第七百日·开坛前夜
石婆婆的竹牌最后一页写:“坛里藏着三百个日出,五十次争吵,七十二回笑。”枣姑将锁愿篮垫在坛下,月光顺着藤条爬进坛口。
虎娃和年兽各执坛绳一端,愿枣灵在坛内亮起金光,照亮两人刻在枣上的字——“永远”旁的爪印,和“护她”边的指痕,刚好拼成一个圆。
(枣姑的量酒记)
“我守了五十年山,见过无数酿酒人,却第一次见把心泡进酒里的。虎娃数温痕时多算的那道,是盼;年兽划深的那分痕,是藏。温痕螺记的不是温度,是两人夜里悄悄往坛边添柴的手温;笑纹蝶叠的不是声,是虎娃抢枣时故意留下的半颗,年兽假装没看见的纵容。

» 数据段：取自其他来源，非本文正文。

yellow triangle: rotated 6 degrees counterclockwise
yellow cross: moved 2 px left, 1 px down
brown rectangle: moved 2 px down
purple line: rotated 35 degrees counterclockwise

方才量酒,尺柄的赤纹漫出来了,沾在手上烫得很——那是酒太浓,盛不下了。明日开坛,酒香会漫过山头,可最浓的那缕,早缠在两人的发梢衣角了。这哪是酿酒,是把‘日子’酿成了‘舍不得’。”
开坛晨光(卯时三刻)
山雾还没散,坛口的布已被温痕螺浸出的酒渍染成浅红。虎娃攥着枣木笔的手微微发颤,笔尖悬在坛身“岁稔”二字的留白处——按规矩,最后一笔该由她落。年兽站在身侧,爪尖无意识地蹭着坛底的锁愿篮,藤条被磨出细碎的声响。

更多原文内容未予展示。